Theatrical releases would mark a major second-act twist for Netflix. On the other hand, investors seem mildly wary of the streaming platform’s slowing growth, and the company has never had its hands on platinum box-office intellectual property like WBD’s Batman and Minecraft. Either way, the tie-up comes at an interesting crossroads for the theatrical industry and its upstart nemesis:
- Domestic box office revenue fell to a 27-year low in October, according to Comscore, and that’s not adjusted for inflation. But fortunes can turn fast: Disney has scored more than $600 million in Zootopia 2 ticket sales in just a week, while WBD has been on a hot streak, debuting a record seven consecutive movies to at least $40 million.
- Netflix, meanwhile, has toyed more with the box office this year, bringing animated smash hit Kpop Demon Hunters to theaters after its successful streaming debut, with plans to show the Stranger Things finale in 500 theaters nationwide over the New Year’s holiday.

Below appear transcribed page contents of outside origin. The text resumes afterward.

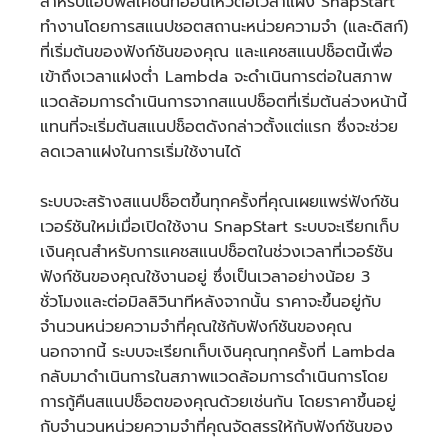
สำหรับแอปพลิเคชันที่อ่อนไหวต่อเวลาแฝง SnapStart
ทำงานโดยการสแนปชอตสถานะหน่วยความจำ (และดิสก์)
ที่เริ่มต้นของฟังก์ชันของคุณ และแคชสแนปช็อตนี้เพื่อ
เข้าถึงเวลาแฝงต่ำ Lambda จะดำเนินการต่อในสภาพ
แวดล้อมการดำเนินการจากสแนปช็อตที่เริ่มต้นล่วงหน้านี้
แทนที่จะเริ่มต้นสแนปช็อตดังกล่าวตั้งแต่แรก ซึ่งจะช่วย
ลดเวลาแฝงในการเริ่มใช้งานได้
ระบบจะสร้างสแนปช็อตขึ้นทุกครั้งที่คุณเผยแพร่ฟังก์ชัน
เวอร์ชันใหม่เมื่อเปิดใช้งาน SnapStart ระบบจะเรียกเก็บ
เงินคุณสำหรับการแคชสแนปช็อตในช่วงเวลาที่เวอร์ชัน
ฟังก์ชันของคุณใช้งานอยู่ ซึ่งเป็นเวลาอย่างน้อย 3
ชั่วโมงและต่อมิลลิวินาทีหลังจากนั้น ราคาจะขึ้นอยู่กับ
จำนวนหน่วยความจำที่คุณใช้กับฟังก์ชันของคุณ
นอกจากนี้ ระบบจะเรียกเก็บเงินคุณทุกครั้งที่ Lambda
กลับมาดำเนินการในสภาพแวดล้อมการดำเนินการโดย
การกู้คืนสแนปช็อตของคุณด้วยเช่นกัน โดยราคาขึ้นอยู่
กับจำนวนหน่วยความจำที่คุณจัดสรรให้กับฟังก์ชันของ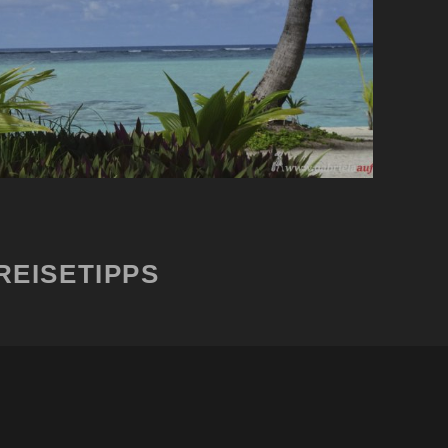
REISETIPPS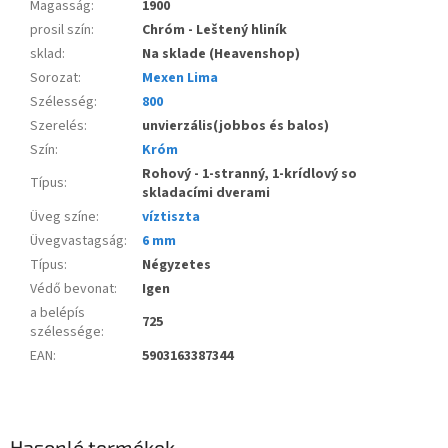
Magasság
:
1900
prosil szín
:
Chróm - Leštený hliník
sklad
:
Na sklade (Heavenshop)
Sorozat
:
Mexen Lima
Szélesség
:
800
Szerelés
:
unvierzális(jobbos és balos)
Szín
:
Króm
Rohový - 1-stranný, 1-krídlový so
Típus
:
skladacími dverami
Üveg színe
:
víztiszta
Üvegvastagság
:
6 mm
Típus
:
Négyzetes
Védő bevonat
:
Igen
a belépís
725
szélessége
:
EAN
:
5903163387344
Hasonló termékek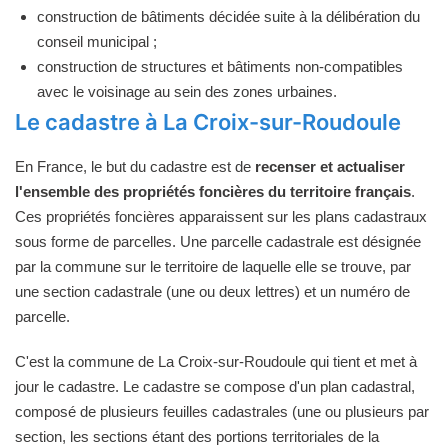
construction de bâtiments décidée suite à la délibération du
conseil municipal ;
construction de structures et bâtiments non-compatibles
avec le voisinage au sein des zones urbaines.
Le cadastre à La Croix-sur-Roudoule
En France, le but du cadastre est de
recenser et actualiser
l'ensemble des propriétés foncières du territoire français
.
Ces propriétés foncières apparaissent sur les plans cadastraux
sous forme de parcelles. Une parcelle cadastrale est désignée
par la commune sur le territoire de laquelle elle se trouve, par
une section cadastrale (une ou deux lettres) et un numéro de
parcelle.
C'est la commune de La Croix-sur-Roudoule qui tient et met à
jour le cadastre. Le cadastre se compose d'un plan cadastral,
composé de plusieurs feuilles cadastrales (une ou plusieurs par
section, les sections étant des portions territoriales de la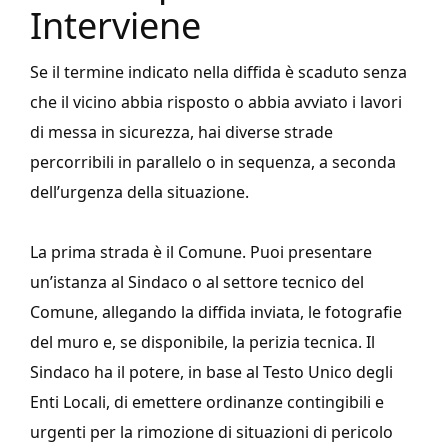
Interviene
Se il termine indicato nella diffida è scaduto senza
che il vicino abbia risposto o abbia avviato i lavori
di messa in sicurezza, hai diverse strade
percorribili in parallelo o in sequenza, a seconda
dell’urgenza della situazione.
La prima strada è il Comune. Puoi presentare
un’istanza al Sindaco o al settore tecnico del
Comune, allegando la diffida inviata, le fotografie
del muro e, se disponibile, la perizia tecnica. Il
Sindaco ha il potere, in base al Testo Unico degli
Enti Locali, di emettere ordinanze contingibili e
urgenti per la rimozione di situazioni di pericolo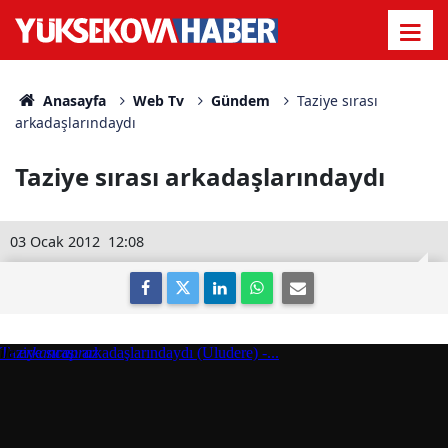
Anasayfa
Web Tv
Gündem
Taziye sırası
arkadaşlarındaydı
Taziye sırası arkadaşlarındaydı
03 Ocak 2012
12:08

Even Stranger Things: It’s not the only way Netflix will be going out of character with a WBD acquisition. Netflix keeps all Netflix-produced content on its own streamer, while WBD’s TV unit does big business producing and licensing shows to air outside of the company’s own distribution networks. For instance, WBD is behind both The Bachelor, which airs on Disney’s ABC, as well as Ted Lasso, which streams on Apple TV (no longer +). Netflix has also rarely pursued acquisitions. As co-CEO Greg Peters recently said, the company has a “deep heritage of being builders rather than buyers.” Is the company now entering its own Upside-Down?